Citation BMJ Mar 31;342:d1539. doi: 10.1136/bmj.d1539 (online before print)

 

Background

The debate about the effectiveness of prostate cancer screening with PSA testing continues, with conflicting data on whether screening significantly reduces prostate cancer mortality and debate on whether the risks of over-diagnosis and overtreatment are outweighed by any mortality benefits. One of the difficulties is that many studies have had relatively short follow-up periods. This is the first study to publish 20-year data.

 

Aim

To assess whether screening for prostate cancer reduces prostate cancer specific mortality.

 

Methods

Design: Population-based randomised controlled trial.

Setting: Department of Urology, Norrköping, and the South-East Region Prostate Cancer Register

Participants: All men aged 50-69 in the city of Norrköping, Sweden, identified in 1987 in the National Population Register (n=9026).

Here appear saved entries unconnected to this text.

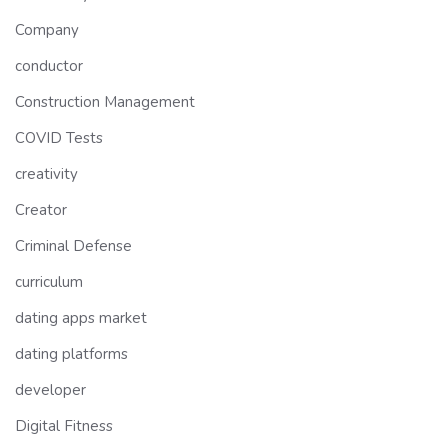
Company
conductor
Construction Management
COVID Tests
creativity
Creator
Criminal Defense
curriculum
dating apps market
dating platforms
developer
Digital Fitness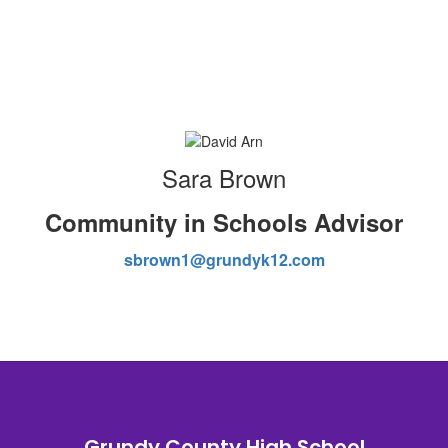
Sara Brown
Community in Schools Advisor
sbrown1@grundyk12.com
Grundy County High School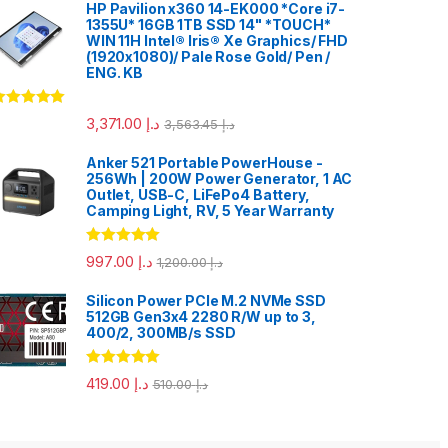
HP Pavilion x360 14-EK000 *Core i7-
1355U* 16GB 1TB SSD 14" *TOUCH*
WIN 11H Intel® Iris® Xe Graphics/ FHD
(1920x1080)/ Pale Rose Gold/ Pen /
ENG. KB
ated
5.00
3,371.00
د.إ
3,563.45
د.إ
ut of 5
Anker 521 Portable PowerHouse -
256Wh | 200W Power Generator, 1 AC
Outlet, USB-C, LiFePo4 Battery,
Camping Light, RV, 5 Year Warranty
Rated
5.00
997.00
د.إ
1,200.00
د.إ
out of 5
Silicon Power PCIe M.2 NVMe SSD
512GB Gen3x4 2280 R/W up to 3,
400/2, 300MB/s SSD
Rated
5.00
419.00
د.إ
510.00
د.إ
out of 5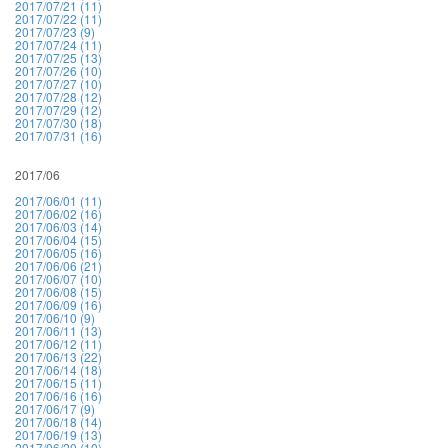
2017/07/21 (11)
2017/07/22 (11)
2017/07/23 (9)
2017/07/24 (11)
2017/07/25 (13)
2017/07/26 (10)
2017/07/27 (10)
2017/07/28 (12)
2017/07/29 (12)
2017/07/30 (18)
2017/07/31 (16)
2017/06
2017/06/01 (11)
2017/06/02 (16)
2017/06/03 (14)
2017/06/04 (15)
2017/06/05 (16)
2017/06/06 (21)
2017/06/07 (10)
2017/06/08 (15)
2017/06/09 (16)
2017/06/10 (9)
2017/06/11 (13)
2017/06/12 (11)
2017/06/13 (22)
2017/06/14 (18)
2017/06/15 (11)
2017/06/16 (16)
2017/06/17 (9)
2017/06/18 (14)
2017/06/19 (13)
2017/06/20 (10)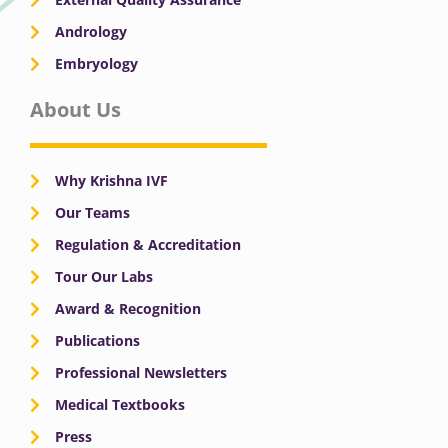
Andrology
Embryology
About Us
Why Krishna IVF
Our Teams
Regulation & Accreditation
Tour Our Labs
Award & Recognition
Publications
Professional Newsletters
Medical Textbooks
Press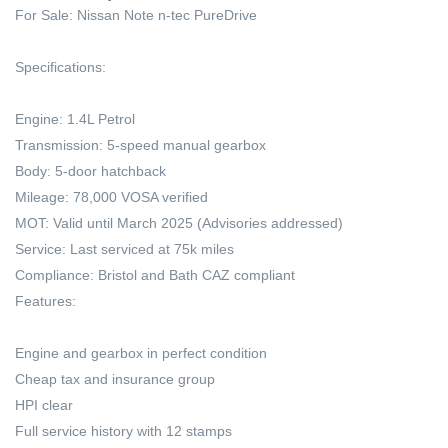
For Sale: Nissan Note n-tec PureDrive
Specifications:
Engine: 1.4L Petrol
Transmission: 5-speed manual gearbox
Body: 5-door hatchback
Mileage: 78,000 VOSA verified
MOT: Valid until March 2025 (Advisories addressed)
Service: Last serviced at 75k miles
Compliance: Bristol and Bath CAZ compliant
Features:
Engine and gearbox in perfect condition
Cheap tax and insurance group
HPI clear
Full service history with 12 stamps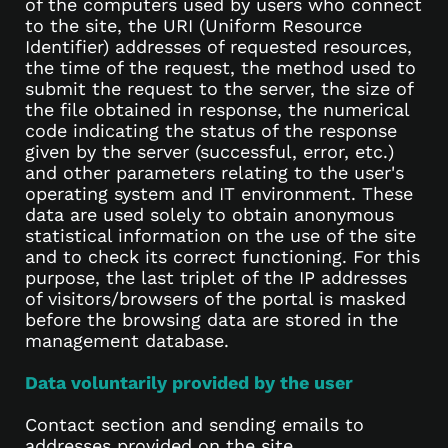
of the computers used by users who connect
to the site, the URI (Uniform Resource
Identifier) addresses of requested resources,
the time of the request, the method used to
submit the request to the server, the size of
the file obtained in response, the numerical
code indicating the status of the response
given by the server (successful, error, etc.)
and other parameters relating to the user's
operating system and IT environment. These
data are used solely to obtain anonymous
statistical information on the use of the site
and to check its correct functioning. For this
purpose, the last triplet of the IP addresses
of visitors/browsers of the portal is masked
before the browsing data are stored in the
management database.
Data voluntarily provided by the user
Contact section and sending emails to
addresses provided on the site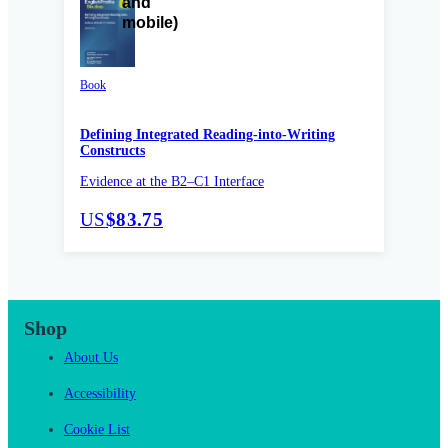
Book
Defining Integrated Reading-into-Writing
Constructs
Evidence at the B2–C1 Interface
US
$83.75
Shop
About Us
Accessibility
Cookie List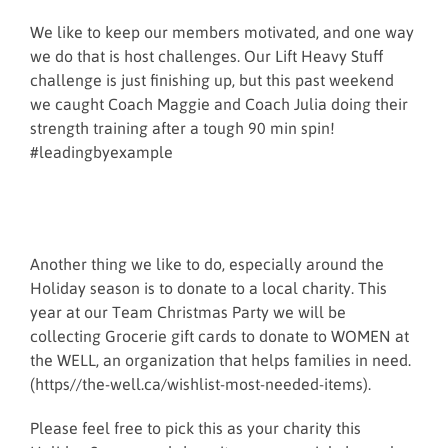
We like to keep our members motivated, and one way
we do that is host challenges. Our Lift Heavy Stuff
challenge is just finishing up, but this past weekend
we caught Coach Maggie and Coach Julia doing their
strength training after a tough 90 min spin!
#leadingbyexample
Another thing we like to do, especially around the
Holiday season is to donate to a local charity. This
year at our Team Christmas Party we will be
collecting Grocerie gift cards to donate to WOMEN at
the WELL, an organization that helps families in need.
(https//the-well.ca/wishlist-most-needed-items).
Please feel free to pick this as your charity this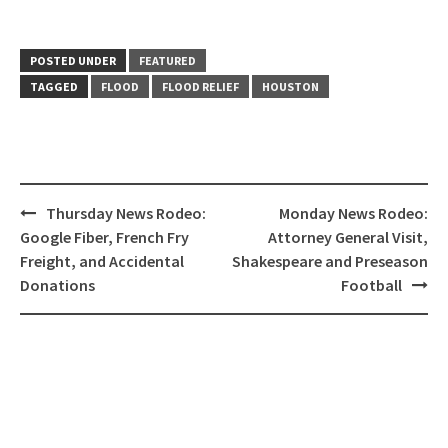
POSTED UNDER
FEATURED
TAGGED
FLOOD
FLOOD RELIEF
HOUSTON
Post
Thursday News Rodeo:
Monday News Rodeo:
navigation
Google Fiber, French Fry
Attorney General Visit,
Freight, and Accidental
Shakespeare and Preseason
Donations
Football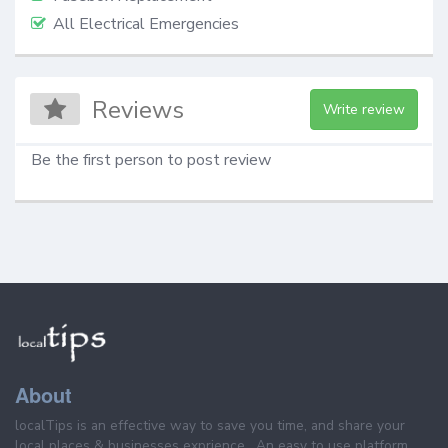
All Electrical Emergencies
Reviews
Write review
Be the first person to post review
About
localTips is an effective way to save you time, and share your
local places & businesses exprience . An easy to use platform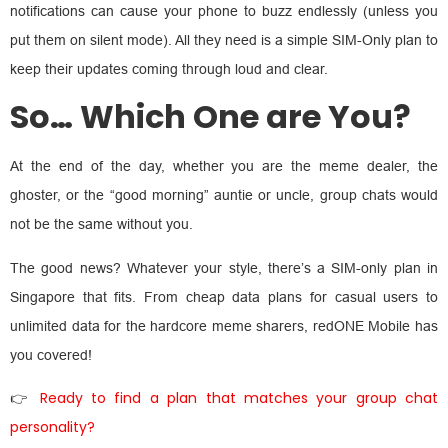
notifications can cause your phone to buzz endlessly (unless you
put them on silent mode). All they need is a simple SIM-Only plan to
keep their updates coming through loud and clear.
So… Which One are You?
At the end of the day, whether you are the meme dealer, the
ghoster, or the “good morning” auntie or uncle, group chats would
not be the same without you.
The good news? Whatever your style, there’s a SIM-only plan in
Singapore that fits. From cheap data plans for casual users to
unlimited data for the hardcore meme sharers, redONE Mobile has
you covered!
Ready to find a plan that matches your group chat
👉
personality?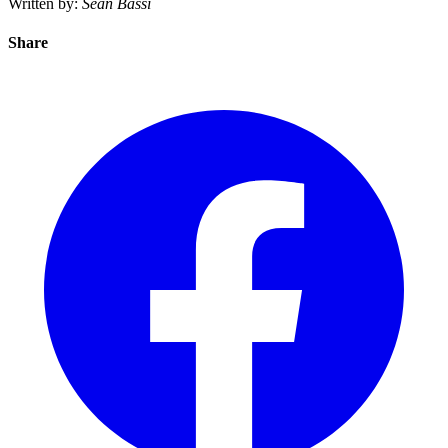
Written by:
Sean Bassi
Share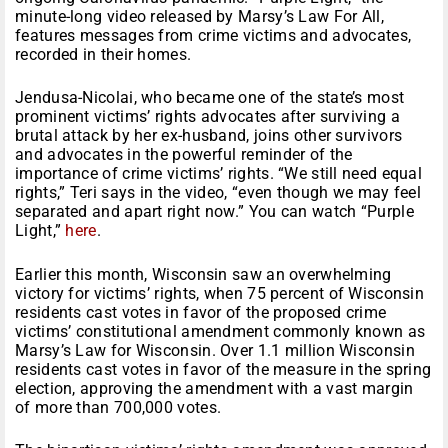
minute-long video released by Marsy’s Law For All,
features messages from crime victims and advocates,
recorded in their homes.
Jendusa-Nicolai, who became one of the state’s most
prominent victims’ rights advocates after surviving a
brutal attack by her ex-husband, joins other survivors
and advocates in the powerful reminder of the
importance of crime victims’ rights. “We still need equal
rights,” Teri says in the video, “even though we may feel
separated and apart right now.” You can watch “Purple
Light,”
here
.
Earlier this month, Wisconsin saw an overwhelming
victory for victims’ rights, when 75 percent of Wisconsin
residents cast votes in favor of the proposed crime
victims’ constitutional amendment commonly known as
Marsy’s Law for Wisconsin. Over 1.1 million Wisconsin
residents cast votes in favor of the measure in the spring
election, approving the amendment with a vast margin
of more than 700,000 votes.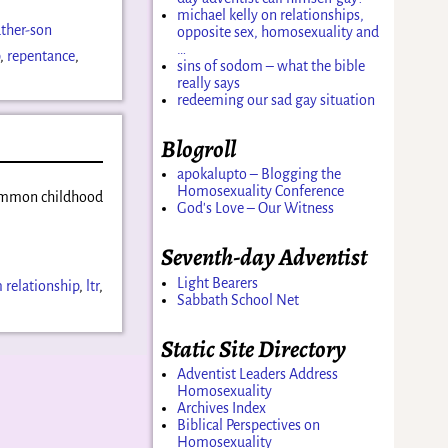
michael kelly on relationships,
ather-son
opposite sex, homosexuality and
…
p
,
repentance
,
sins of sodom – what the bible
really says
redeeming our sad gay situation
Blogroll
apokalupto – Blogging the
Homosexuality Conference
 common childhood
God's Love – Our Witness
Seventh-day Adventist
Light Bearers
 relationship
,
ltr
,
Sabbath School Net
Static Site Directory
Adventist Leaders Address
Homosexuality
Archives Index
Biblical Perspectives on
Homosexuality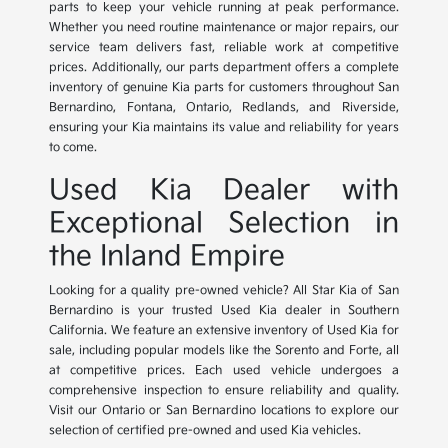
parts to keep your vehicle running at peak performance.
Whether you need routine maintenance or major repairs, our
service team delivers fast, reliable work at competitive
prices. Additionally, our parts department offers a complete
inventory of genuine Kia parts for customers throughout San
Bernardino, Fontana, Ontario, Redlands, and Riverside,
ensuring your Kia maintains its value and reliability for years
to come.
Used Kia Dealer with
Exceptional Selection in
the Inland Empire
Looking for a quality pre-owned vehicle? All Star Kia of San
Bernardino is your trusted Used Kia dealer in Southern
California. We feature an extensive inventory of Used Kia for
sale, including popular models like the Sorento and Forte, all
at competitive prices. Each used vehicle undergoes a
comprehensive inspection to ensure reliability and quality.
Visit our Ontario or San Bernardino locations to explore our
selection of certified pre-owned and used Kia vehicles.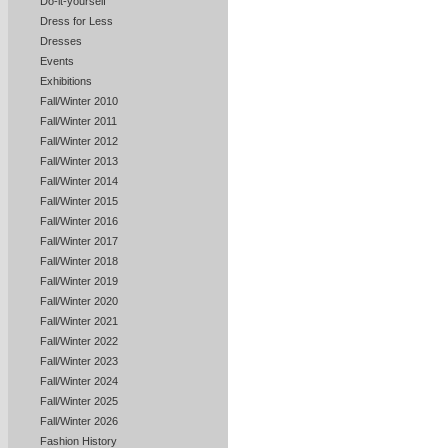
Do-it-yourself
Dress for Less
Dresses
Events
Exhibitions
Fall/Winter 2010
Fall/Winter 2011
Fall/Winter 2012
Fall/Winter 2013
Fall/Winter 2014
Fall/Winter 2015
Fall/Winter 2016
Fall/Winter 2017
Fall/Winter 2018
Fall/Winter 2019
Fall/Winter 2020
Fall/Winter 2021
Fall/Winter 2022
Fall/Winter 2023
Fall/Winter 2024
Fall/Winter 2025
Fall/Winter 2026
Fashion History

Intervention: From the study population, 1494 men were randomly allocated to be screened by including every sixth man from a list of dates of birth. These men were invited to be screened every third year from 1987 to 1996. On the first two occasions screening was done by digital rectal examination only. From 1993, this was combined with prostate specific antigen testing, with 4 µg/L as cut off. On the fourth occasion (1996), only men aged 69 or under at the time of the investigation were invited.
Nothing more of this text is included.